News & Events

After 30 years in exile, thalidomide is back

From the Massachusetts Nurse Newsletter
November/December 2006 Edition

By Thomas P. Fuller, ScD, CIH

Almost everyone knows the story of “thalidomide babies”: the drug used widely in the early 1960’s to reduce the affects of morning sickness in pregnant women. Without adequate safety testing, the drug was marketed as a sedative, hypnotic and anti-inflammatory agent in nearly 50 countries between 1957 and 1961. In the end, somewhere between 5,8501 and 10,0002 infants with multiple, severe physical deformities were born worldwide as a result of maternal exposure to thalidomide.

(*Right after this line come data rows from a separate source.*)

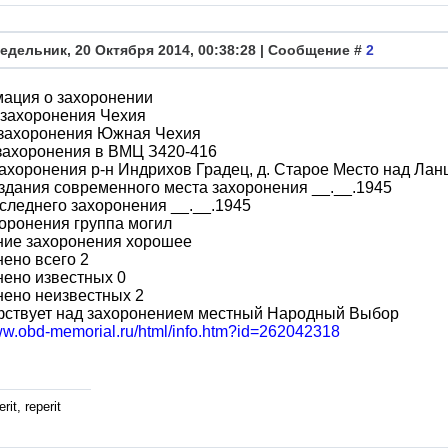
едельник, 20 Октября 2014, 00:38:28 | Сообщение #
2
ация о захоронении
 захоронения Чехия
 захоронения Южная Чехия
захоронения в ВМЦ З420-416
ахоронения р-н Индрихов Градец, д. Старое Место над Ла
здания современного места захоронения __.__.1945
следнего захоронения __.__.1945
оронения группа могил
ние захоронения хорошее
ено всего 2
ено известных 0
нено неизвестных 2
фствует над захоронением местный Народный Выбор
www.obd-memorial.ru/html/info.htm?id=262042318
rit, reperit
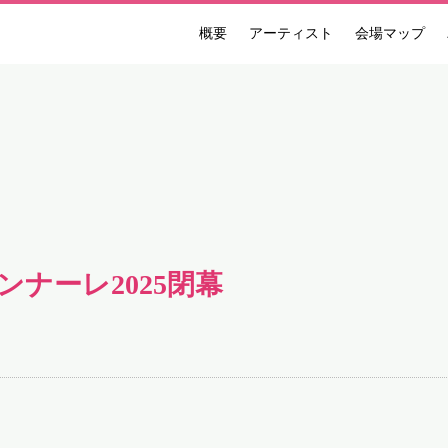
概要
アーティスト
会場マップ
ンナーレ 国際現代芸術祭 NAKANOJO BIENNALE
ンナーレ2025閉幕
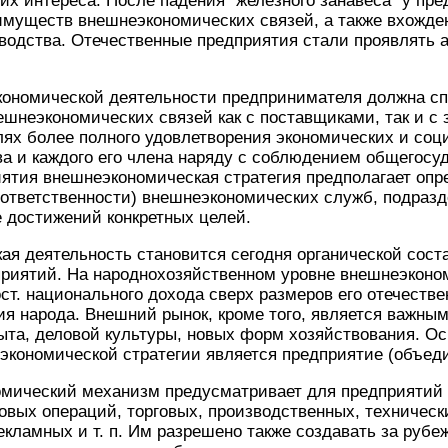
их интереса. После падения "железного занавеса" у пр
имуществ внешнеэкономических связей, а также вхожде
водства. Отечественные предприятия стали проявлять 
кономической деятельности предпринимателя должна сп
шнеэкономических связей как с поставщиками, так и с 
лях более полного удовлетворения экономических и соц
ва и каждого его члена наряду с соблюдением общегосу
иятия внешнеэкономическая стратегия предполагает опр
ответственности) внешнеэкономических служб, подразд
 достижений конкретных целей.
ая деятельность становится сегодня органической сост
приятий. На народнохозяйственном уровне внешнеэконо
ст. национального дохода сверх размеров его отечестве
ия народа. Внешний рынок, кроме того, является важны
ыта, деловой культуры, новых форм хозяйствования. Ос
кономической стратегии является предприятие (объеди
мический механизм предусматривает для предприятий 
вых операций, торговых, производственных, техническ
екламных и т. п. Им разрешено также создавать за ру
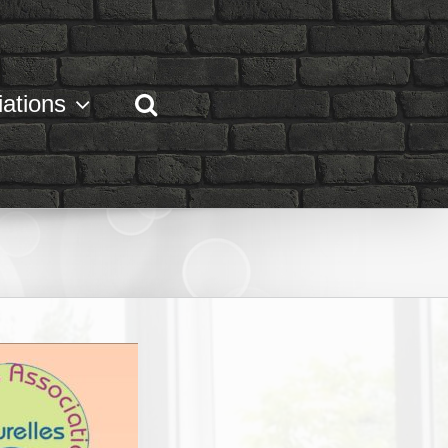
ations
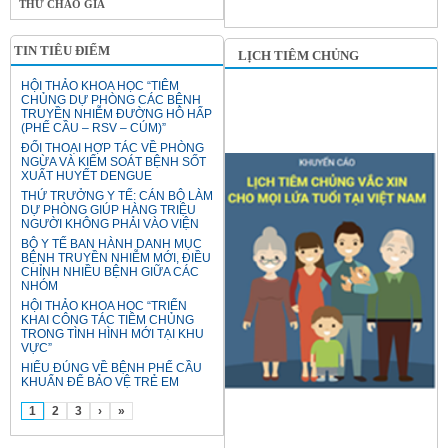
THƯ CHÀO GIÁ
TIN TIÊU ĐIỂM
LỊCH TIÊM CHỦNG
HỘI THẢO KHOA HỌC “TIÊM
CHỦNG DỰ PHÒNG CÁC BỆNH
TRUYỀN NHIỄM ĐƯỜNG HÔ HẤP
(PHẾ CẦU – RSV – CÚM)”
ĐỐI THOẠI HỢP TÁC VỀ PHÒNG
NGỪA VÀ KIỂM SOÁT BỆNH SỐT
XUẤT HUYẾT DENGUE
THỨ TRƯỞNG Y TẾ: CÁN BỘ LÀM
DỰ PHÒNG GIÚP HÀNG TRIỆU
NGƯỜI KHÔNG PHẢI VÀO VIỆN
BỘ Y TẾ BAN HÀNH DANH MỤC
BỆNH TRUYỀN NHIỄM MỚI, ĐIỀU
CHỈNH NHIỀU BỆNH GIỮA CÁC
NHÓM
HỘI THẢO KHOA HỌC “TRIỂN
KHAI CÔNG TÁC TIÊM CHỦNG
TRONG TÌNH HÌNH MỚI TẠI KHU
VỰC”
HIỂU ĐÚNG VỀ BỆNH PHẾ CẦU
KHUẨN ĐỂ BẢO VỆ TRẺ EM
1
2
3
›
»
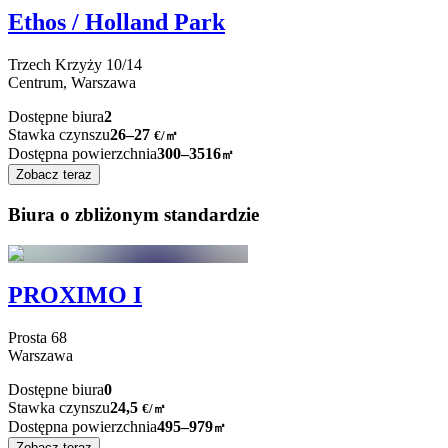
Ethos / Holland Park
Trzech Krzyży
10/14
Centrum,
Warszawa
Dostępne biura
2
Stawka czynszu
26–27
€/㎡
Dostępna powierzchnia
300–3516
㎡
Zobacz teraz
Biura o zbliżonym standardzie
PROXIMO I
Prosta
68
Warszawa
Dostępne biura
0
Stawka czynszu
24,5
€
/
㎡
Dostępna powierzchnia
495–979
㎡
Zobacz teraz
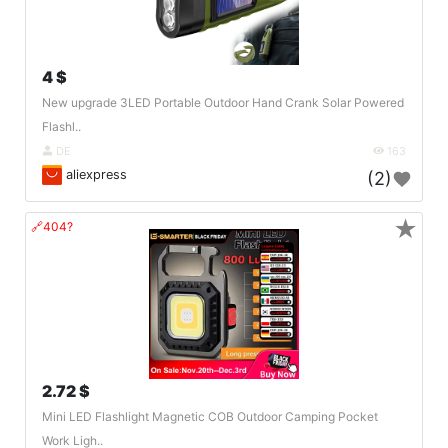
4 $
New upgrade 3LED Portable Outdoor Hand Crank Solar Powered
Flashl..
DE
163
aliexpress
(2)
★
🔗404?
2.72 $
Mini LED Flashlight Magnetic COB Outdoor Camping Pocket
Work Ligh..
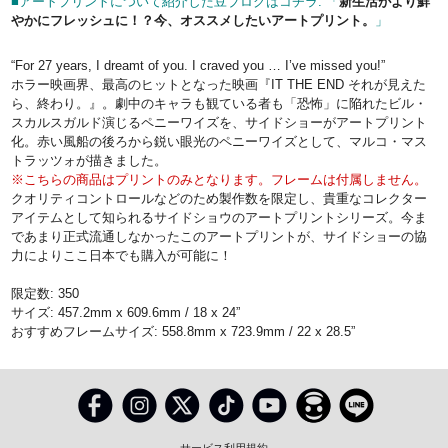
■アートプリントについて紹介した豆ブログはコチラ: 「
新生活がより鮮
やかにフレッシュに！？今、オススメしたいアートプリント。
」
“For 27 years, I dreamt of you. I craved you … I’ve missed you!”
ホラー映画界、最高のヒットとなった映画『IT THE END それが見えた
ら、終わり。』。劇中のキャラも観ている者も「恐怖」に陥れたビル・
スカルスガルド演じるペニーワイズを、サイドショーがアートプリント
化。赤い風船の後ろから鋭い眼光のペニーワイズとして、マルコ・マス
トラッツォが描きました。
※こちらの商品はプリントのみとなります。フレームは付属しません。
クオリティコントロールなどのため製作数を限定し、貴重なコレクター
アイテムとして知られるサイドショウのアートプリントシリーズ。今ま
であまり正式流通しなかったこのアートプリントが、サイドショーの協
力によりここ日本でも購入が可能に！
限定数: 350
サイズ: 457.2mm x 609.6mm / 18 x 24”
おすすめフレームサイズ: 558.8mm x 723.9mm / 22 x 28.5”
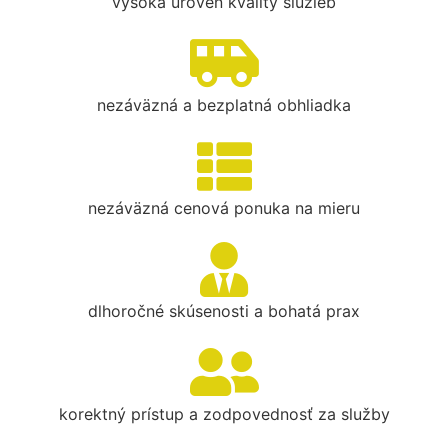
vysoká úroveň kvality služieb
nezáväzná a bezplatná obhliadka
nezáväzná cenová ponuka na mieru
dlhoročné skúsenosti a bohatá prax
korektný prístup a zodpovednosť za služby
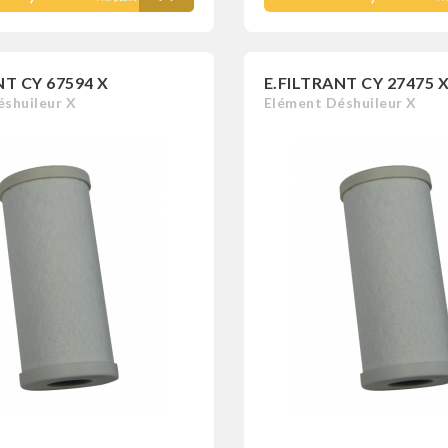
NT CY 67594 X
E.FILTRANT CY 27475 
shuileur X
Elément Déshuileur X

Fortunately, through the obstinacy of a Food and Drug Administration reviewer, Frances Oldham Kelsey, the German company selling the product all over the world never got the product approved in the U.S.3 By the end of 1961, when thalidomide had been identified as the causative agent and was banned worldwide, only 17 American children were born with deformities.

For the next 30 years the thalidomide story had a great impact on the advent of modern regulatory authority over potential developmental toxicants. But it really never stopped being investigated for clinical use. In 1998 thalidomide was approved by the FDA to treat leprosy. It has also recently been approved for use in studies and treating multiple myeloma, AIDS, Behchet disease, lupus, Sjogren syndrome, rheumatoid arthritis, inflammatory bowel disease and macular degeneration.4

At this time, thalidomide may be dispensed only by licensed pharmacists who are registered in the System for Thalidomide Education and Prescribing Safety (STEPS) program. Only physicians who are registered may prescribe thalidomide to patients and those patients, both male and female, must comply with mandatory contraceptive measures, patient registration and surveys.

Thalidomide is rated as a Pregnancy Category X drug, meaning that the risk to the unborn fetus clearly outweigh any possible benefit to the pregnant mother. A single dose of 50 mg may cause birth defects.5 With the Category X pregnancy rating, both male and female nurses should wear gloves and use standard hand-washing techniques when directly handling thalidomide capsules.

The teratogenic potential from inhalation, skin contact or eye exposures to thalidomide dust is well known. Therefore, it is not recommended that Thalidomide capsules or suspensions be crushed or mixed without well thought out protocols, training and protective equipment. As a safety precaution, all health care professionals, care givers and patients should avoid direct contact with the powder contents of thalidomide capsules. Thalidomide should only be used following well thought-out and practiced protocols by knowledgeable and well-trained staff.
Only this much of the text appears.